**Problem to solve:** What's needed is an exact copy of all the data below, without pictures.

**Data:**

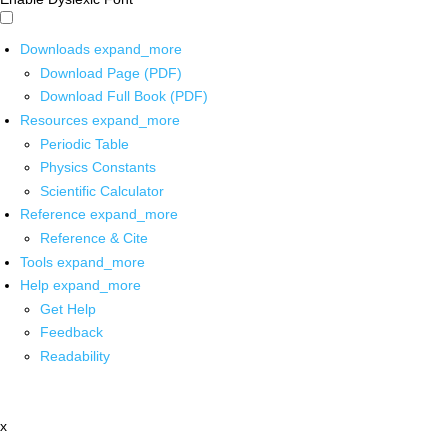
Downloads
expand_more
Download Page (PDF)
Download Full Book (PDF)
Resources
expand_more
Periodic Table
Physics Constants
Scientific Calculator
Reference
expand_more
Reference & Cite
Tools
expand_more
Help
expand_more
Get Help
Feedback
Readability
x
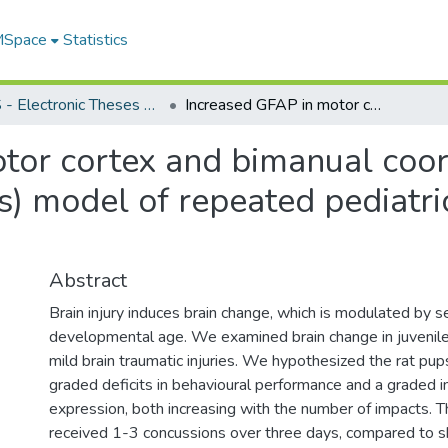
 MSpace
Statistics
FGPS - Electronic Theses and Practica
Increased GFAP in motor cortex and bimanual coordination deficits in a rat (Rattus Norvegicus) model of repeated pediatric mild traumatic brain injury
or cortex and bimanual coordi
s) model of repeated pediatri
Abstract
Brain injury induces brain change, which is modulated by s
developmental age. We examined brain change in juvenile
mild brain traumatic injuries. We hypothesized the rat p
graded deficits in behavioural performance and a graded i
expression, both increasing with the number of impacts. 
received 1-3 concussions over three days, compared to s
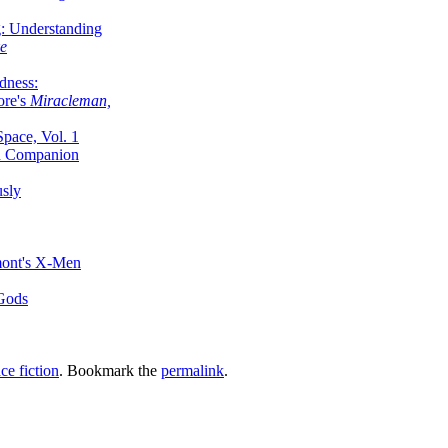
g: Understanding
ke
dness:
ore's
Miracleman,
Space, Vol. 1
an Companion
sly
mont's X-Men
 Gods
ce fiction
. Bookmark the
permalink
.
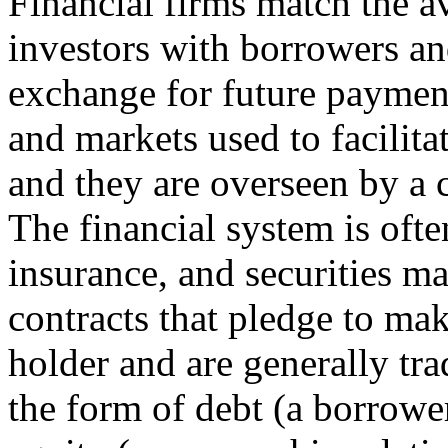
Financial firms match the a
investors with borrowers and
exchange for future payment
and markets used to facilit
and they are overseen by a 
The financial system is oft
insurance, and securities mar
contracts that pledge to ma
holder and are generally tr
the form of debt (a borrower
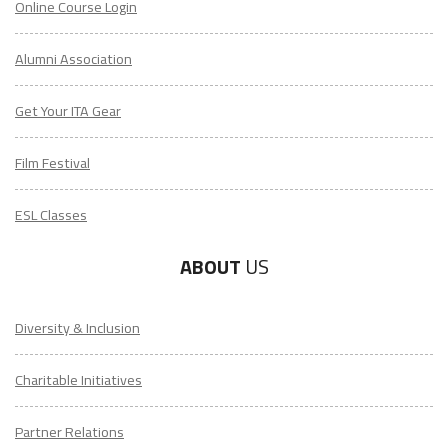
Online Course Login
Alumni Association
Get Your ITA Gear
Film Festival
ESL Classes
ABOUT
US
Diversity & Inclusion
Charitable Initiatives
Partner Relations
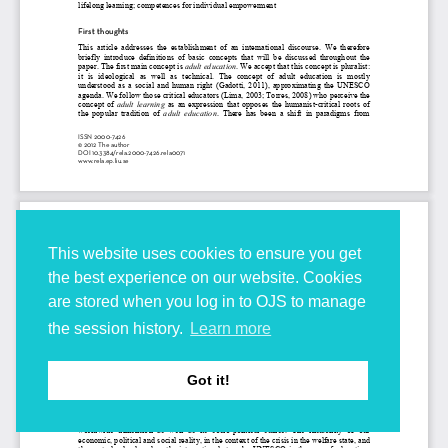
This website uses cookies to ensure you get
the best experience on our website. Cookies
are stored when you log in to OJS to manage
the session history.
Learn more
Got it!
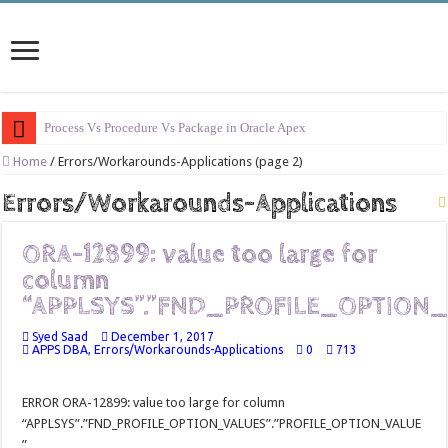
Process Vs Procedure Vs Package in Oracle Apex
Error Handling in Oracle APEX
Home
/
Errors/Workarounds-Applications (page 2)
LOVs in Oracle APEX
Errors/Workarounds-Applications
Page Items vs Application Items vs Global Items in Oracle APEX
ORA-12899: value too large for
Understanding Session State in Oracle APEX
column
Oracle APEX Performance Optimization Techniques
“APPLSYS”.”FND_PROFILE_OPTION_
Implement SignOn Password Custom Profile
Syed Saad
December 1, 2017
APPS DBA
,
Errors/Workarounds-Applications
0
713
Restrict Applications Users To Be Signed In
Enable Transparent Data Encryption on Oracle EBS
ERROR ORA-12899: value too large for column
Cloning 19c ERP database
“APPLSYS”.”FND_PROFILE_OPTION_VALUES”.”PROFILE_OPTION_VALUE
”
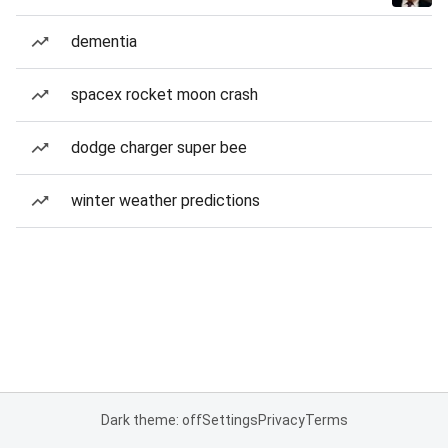
dementia
spacex rocket moon crash
dodge charger super bee
winter weather predictions
Dark theme: off
Settings
Privacy
Terms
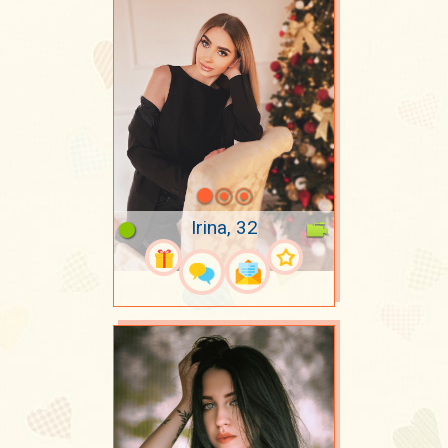
Irina, 32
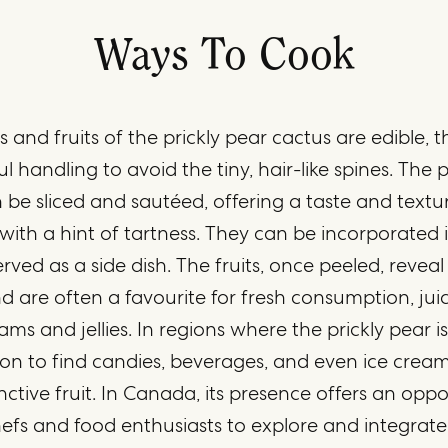
Ways To Cook
 and fruits of the prickly pear cactus are edible,
ul handling to avoid the tiny, hair-like spines. The 
 be sliced and sautéed, offering a taste and textu
ith a hint of tartness. They can be incorporated i
 served as a side dish. The fruits, once peeled, revea
and are often a favourite for fresh consumption, juic
ams and jellies. In regions where the prickly pear is 
 to find candies, beverages, and even ice cream
inctive fruit. In Canada, its presence offers an oppo
efs and food enthusiasts to explore and integrate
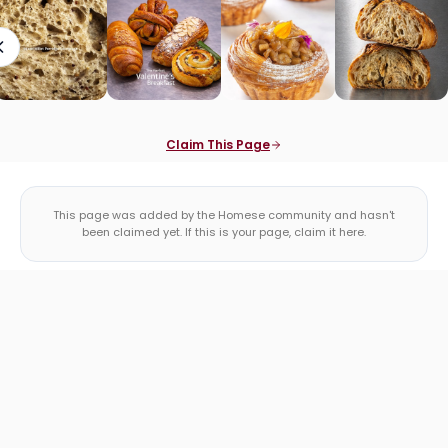
Claim This Page
This page was added by the Homese community and hasn't
been claimed yet. If this is your page, claim it here.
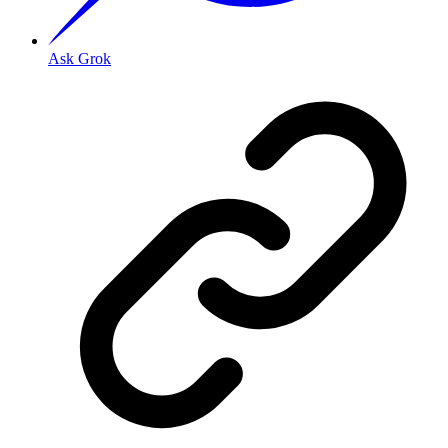
Ask Grok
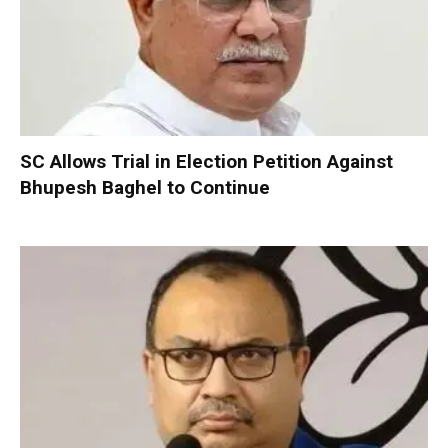
SC Allows Trial in Election Petition Against
Bhupesh Baghel to Continue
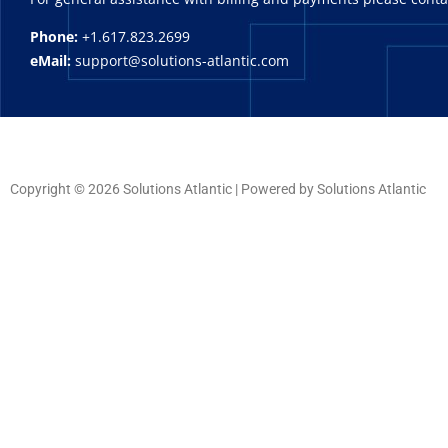
Phone:
+1.617.823.2699
eMail:
support@solutions-atlantic.com
Copyright © 2026 Solutions Atlantic | Powered by Solutions Atlantic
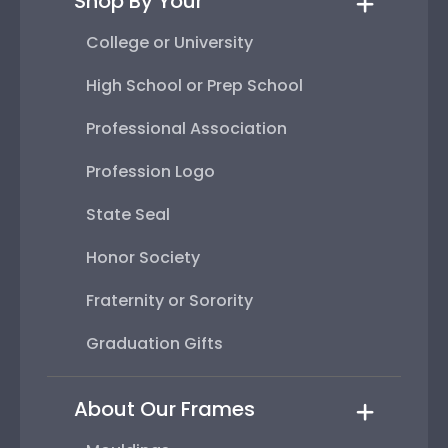
Shop By Your
College or University
High School or Prep School
Professional Association
Profession Logo
State Seal
Honor Society
Fraternity or Sorority
Graduation Gifts
About Our Frames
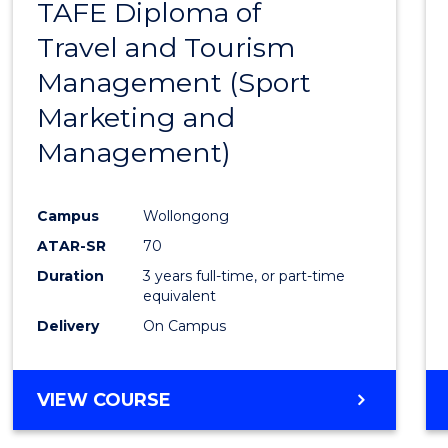
TAFE Diploma of
to
Travel and Tourism
Cours
Management (Sport
Favour
Marketing and
Management)
Campus
Wollongong
ATAR-SR
70
Duration
3 years full-time, or part-time
equivalent
Delivery
On Campus
VIEW COURSE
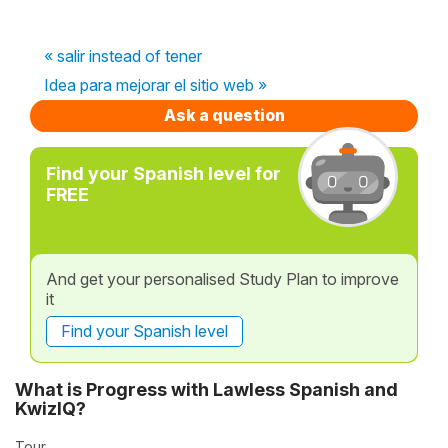
« salir instead of tener
Idea para mejorar el sitio web »
Ask a question
Find your Spanish level for
FREE
And get your personalised Study Plan to improve
it
Find your Spanish level
What is Progress with Lawless Spanish and
KwizIQ?
Tour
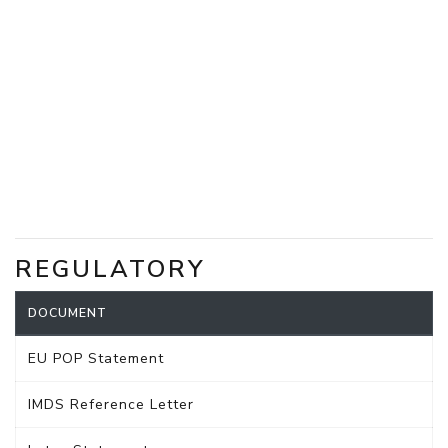
REGULATORY
DOCUMENT
EU POP Statement
IMDS Reference Letter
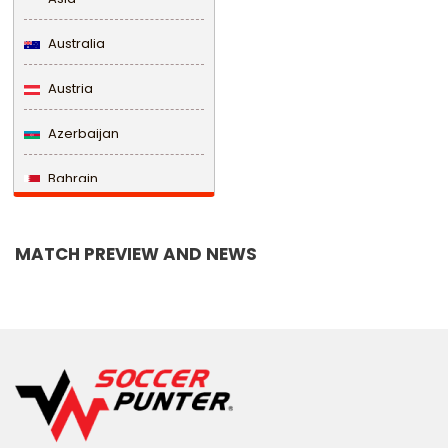
Australia
Austria
Azerbaijan
Bahrain
Bangladesh
MATCH PREVIEW AND NEWS
Barbados
Belarus
Belgium
Belize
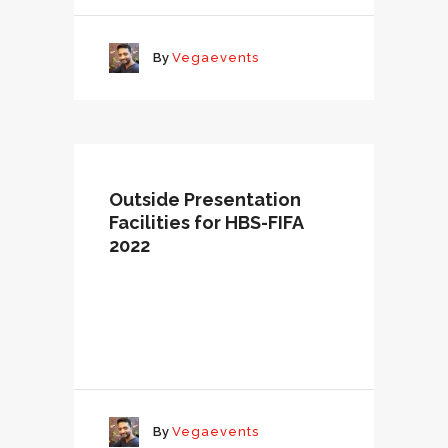
By
Vegaevents
Outside Presentation
Facilities for HBS-FIFA
2022
By
Vegaevents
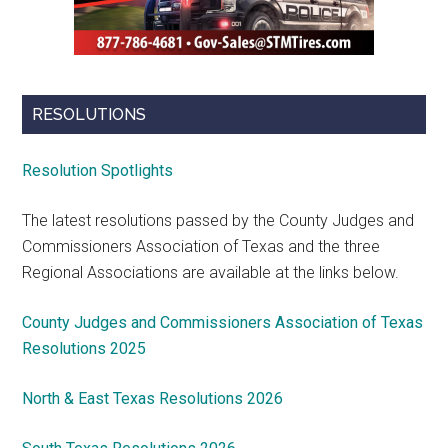
RESOLUTIONS
Resolution Spotlights
The latest resolutions passed by the County Judges and
Commissioners Association of Texas and the three
Regional Associations are available at the links below.
County Judges and Commissioners Association of Texas
Resolutions 2025
North & East Texas Resolutions 2026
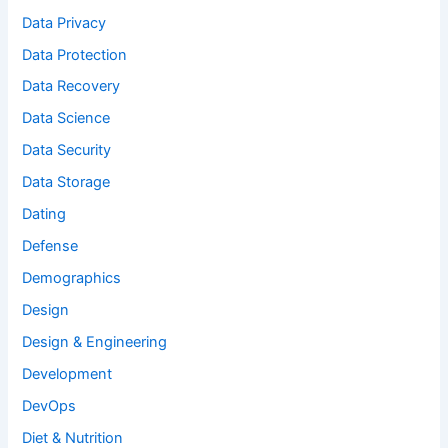
Data Privacy
Data Protection
Data Recovery
Data Science
Data Security
Data Storage
Dating
Defense
Demographics
Design
Design & Engineering
Development
DevOps
Diet & Nutrition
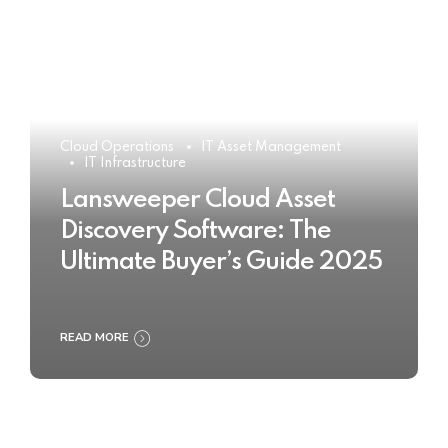
Cloud Operations
IT Asset Management
IT Infrastructure
Lansweeper Cloud Asset
Discovery Software: The
Ultimate Buyer’s Guide 2025
READ MORE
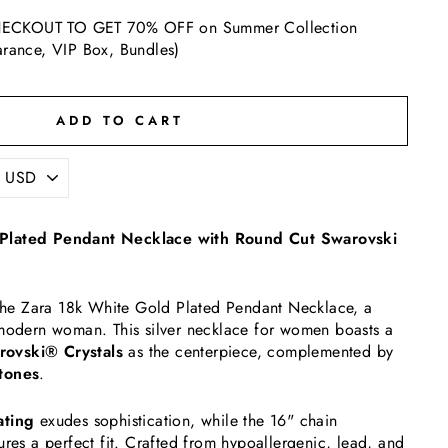
ECKOUT TO GET 70% OFF on Summer Collection
arance, VIP Box, Bundles)
ADD TO CART
Plated Pendant Necklace with Round Cut Swarovski
h the Zara 18k White Gold Plated Pendant Necklace, a
 modern woman. This silver necklace for women boasts a
ovski® Crystals
as the centerpiece, complemented by
tones
.
ating
exudes sophistication, while the 16" chain
ures a perfect fit. Crafted from hypoallergenic, lead, and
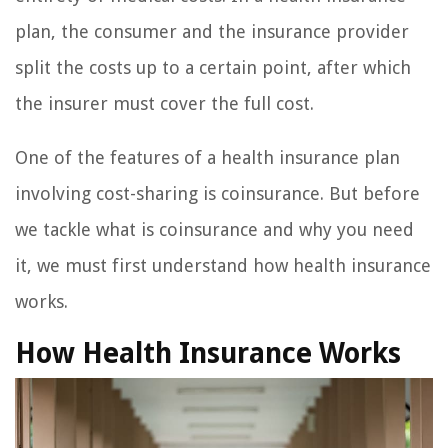
plan, the consumer and the insurance provider
split the costs up to a certain point, after which
the insurer must cover the full cost.
One of the features of a health insurance plan
involving cost-sharing is coinsurance. But before
we tackle what is coinsurance and why you need
it, we must first understand how health insurance
works.
How Health Insurance Works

**Task answer:**
Downloads
expand_more
Download Page (PDF)
Download Full Book (PDF)
Resources
expand_more
Periodic Table
Physics Constants
Scientific Calculator
Reference
expand_more
Reference & Cite
Tools
expand_more
Help
expand_more
Get Help
Feedback
Readability
x
 MSpace
Statistics
FGPS - Electronic Theses and Practica
Increased GFAP in motor cortex and bimanual coordination deficits in a rat (Rattus Norvegicus) model of repeated pediatric mild traumatic brain injury
or cortex and bimanual coordi
s) model of repeated pediatri
Abstract
Brain injury induces brain change, which is modulated by s
developmental age. We examined brain change in juvenile
mild brain traumatic injuries. We hypothesized the rat p
graded deficits in behavioural performance and a graded i
expression, both increasing with the number of impacts. 
received 1-3 concussions over three days, compared to s
g: Understanding
ke
dness:
ore's
Miracleman,
Space, Vol. 1
an Companion
sly
mont's X-Men
 Gods
ce fiction
. Bookmark the
permalink
.
Financial firms match the a
investors with borrowers and
exchange for future payment
and markets used to facilit
and they are overseen by a 
The financial system is oft
insurance, and securities mar
contracts that pledge to ma
holder and are generally tr
the form of debt (a borrower
Online Course Login
Alumni Association
Get Your ITA Gear
Film Festival
ESL Classes
ABOUT
US
Diversity & Inclusion
Charitable Initiatives
Partner Relations
This website uses cookies to ensure you get
the best experience on our website. Cookies
are stored when you log in to OJS to manage
the session history.
Learn more
Got it!
Process Vs Procedure Vs Package in Oracle Apex
Error Handling in Oracle APEX
Home
/
Errors/Workarounds-Applications (page 2)
LOVs in Oracle APEX
Errors/Workarounds-Applications
Page Items vs Application Items vs Global Items in Oracle APEX
ORA-12899: value too large for
Understanding Session State in Oracle APEX
column
Oracle APEX Performance Optimization Techniques
“APPLSYS”.”FND_PROFILE_OPTION_
Implement SignOn Password Custom Profile
Syed Saad
December 1, 2017
APPS DBA
,
Errors/Workarounds-Applications
0
713
Restrict Applications Users To Be Signed In
Enable Transparent Data Encryption on Oracle EBS
ERROR ORA-12899: value too large for column
Cloning 19c ERP database
“APPLSYS”.”FND_PROFILE_OPTION_VALUES”.”PROFILE_OPTION_VALUE
”
dementia
spacex rocket moon crash
dodge charger super bee
winter weather predictions
Dark theme: off
Settings
Privacy
Terms
Irina, 32
Ways To Cook
 and fruits of the prickly pear cactus are edible,
ul handling to avoid the tiny, hair-like spines. The 
 be sliced and sautéed, offering a taste and textu
ith a hint of tartness. They can be incorporated i
 served as a side dish. The fruits, once peeled, revea
and are often a favourite for fresh consumption, juic
ams and jellies. In regions where the prickly pear is 
 to find candies, beverages, and even ice cream
inctive fruit. In Canada, its presence offers an oppo
efs and food enthusiasts to explore and integrate
Claim This Page
This page was added by the Homese community and hasn't
been claimed yet. If this is your page, claim it here.
Ask Grok
SC Allows Trial in Election Petition Against
Bhupesh Baghel to Continue
Phone:
+1.617.823.2699
eMail:
support@solutions-atlantic.com
Copyright © 2026 Solutions Atlantic | Powered by Solutions Atlantic
Shop By Your
College or University
High School or Prep School
Professional Association
Profession Logo
State Seal
Honor Society
Fraternity or Sorority
Graduation Gifts
About Our Frames
TAFE Diploma of
to
Travel and Tourism
Cours
Management (Sport
Favour
Marketing and
Management)
Campus
Wollongong
ATAR-SR
70
Duration
3 years full-time, or part-time
equivalent
Delivery
On Campus
VIEW COURSE
« salir instead of tener
Idea para mejorar el sitio web »
Ask a question
Find your Spanish level for
FREE
And get your personalised Study Plan to improve
it
Find your Spanish level
What is Progress with Lawless Spanish and
KwizIQ?
Tour
REGULATORY
DOCUMENT
EU POP Statement
IMDS Reference Letter
Australia
Austria
Azerbaijan
Bahrain
Bangladesh
MATCH PREVIEW AND NEWS
Barbados
Belarus
Belgium
Belize
By
Vegaevents
Outside Presentation
Facilities for HBS-FIFA
2022
By
Vegaevents
RESOLUTIONS
Resolution Spotlights
The latest resolutions passed by the County Judges and
Commissioners Association of Texas and the three
Regional Associations are available at the links below.
County Judges and Commissioners Association of Texas
Resolutions 2025
North & East Texas Resolutions 2026
Data Privacy
Data Protection
Data Recovery
Data Science
Data Security
Data Storage
Dating
Defense
Demographics
Design
Design & Engineering
Development
DevOps
Diet & Nutrition
Cloud Operations
IT Asset Management
IT Infrastructure
Lansweeper Cloud Asset
Discovery Software: The
Ultimate Buyer’s Guide 2025
READ MORE
ECKOUT TO GET 70% OFF on Summer Collection
arance, VIP Box, Bundles)
ADD TO CART
Plated Pendant Necklace with Round Cut Swarovski
h the Zara 18k White Gold Plated Pendant Necklace, a
 modern woman. This silver necklace for women boasts a
ovski® Crystals
as the centerpiece, complemented by
tones
.
ating
exudes sophistication, while the 16" chain
ures a perfect fit. Crafted from hypoallergenic, lead, and
plan, the consumer and the insurance provider
split the costs up to a certain point, after which
the insurer must cover the full cost.
One of the features of a health insurance plan
involving cost-sharing is coinsurance. But before
we tackle what is coinsurance and why you need
it, we must first understand how health insurance
works.
How Health Insurance Works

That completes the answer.